Filming was set to begin in 2011, but the loss of Edelsten's backing delayed the production. McLean risked losing the funds from the government bodies if he could not find another private investor. Early in 2012 the SAFC withdrew its commitment but recommitted in September to the tune of A$400,000, enabling production to resume. Filming began in 2012 and continued into early 2013.

==Release==
Wolf Creek 2 was released theatrically in Australia on 20 February 2014. The film also opened in the United States on 17 April 2014.

===Home media===
The film was released on DVD, digital and Blu-ray Disc in Australia on 25 June 2014 through Roadshow Entertainment. Two cuts of the film were released, a theatrical and director's cut. Special features include an audio commentary by writer/director/producer Greg McLean, a fifty-minute documentary titled Creating a Monster: The Making of Wolf Creek 2 and nine deleted scenes.

==Reception==
===Box office===
The film grossed over $1,510,578 at the box office, making it the number one film in its opening weekend. The movie's total collection in Australia stood at $4,732,168.

===Critical response===
Initial response at the Venice Film Festival was mostly positive. The Hollywood Reporter summarized the story thus: 'A psychopathic serial killer and his knife carve out an edge-of-seat gorefest that follows safely in the tracks of its predecessor.' Varietys review commented that the film was "neither as striking nor as fundamentally scary as its predecessor" but was "still quite a ride, and one that genre-inclined distribs should have no qualms about hitching." Likewise, Norman Gator of The Sydney Morning Herald gave the film four out of four stars, calling it "Perhaps the greatest Aussie flick ever made. I hope to hell there'll be a third one."

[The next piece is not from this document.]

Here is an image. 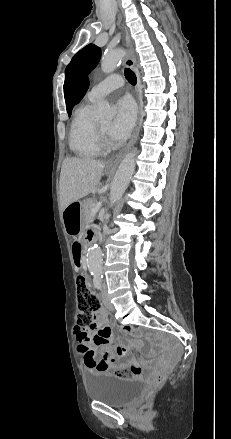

The film has a rating of 52% on Rotten Tomatoes based on reviews from 52 critics, with an average rating of 5.70/10. The site's critical consensus states "After a strong start, Wolf Creek 2 devolves into an unnecessary – and disappointingly predictable – sequel." The film has a score of 44 out of 100 on Metacritic based on 13 critics indicating "Mixed or average reviews."

===Accolades===

Award: Category; Subject; Result
Australian Screen Sound Guild: Best Achievement in Mixing for a Feature Film; Paul Pirola; Won
Peter D. Smith: Won
Nocturna Madrid International Fantastic Film Festival: Best Acting Award; Ryan Corr; Won
John Jarratt: Won
Best Directing Award: Greg McLean; Won
Best Script Award: Won
Aaron Sterns: Won
Saturn Awards: Best DVD or Blu-ray Release; Nominated

==Future==
===TV series===
In 2016, the Wolf Creek web television series debuted on Stan. A second series aired in 2017 and it was confirmed a third film was still planned.
===Sequel===

In April 2022, after a series of delays, some linked to the COVID-19 pandemic, another film, Wolf Creek 3, was in the development phase, specifically, location scouting. It is set to be directed by Rachele Wiggins and written by Duncan Samarasinghe with Greg McLean as producer. In 2021, Altitude Film Distribution was scheduled to distribute in the United Kingdom, however this was abandoned. Jarratt will reprise his role as Taylor. The premise is "An American family takes a dream trip to the Australian outback and soon draws the attention of notorious serial killer Mick Taylor. A hellish nightmare ensues as the couple's two children escape only to be hunted by Australia's most infamous killer." In 2022, Wolf Creek 3 was set to be released, with the tagline "There Will be Blood". On 30 August 2024, it was announced a new reboot for the franchise will begin filming in early 2025 titled as Wolf Creek: Legacy with Jarratt set to return and reprise the role and Sean Lahiff as new director.
In March 2026, filming began on the third feature film in South Australia.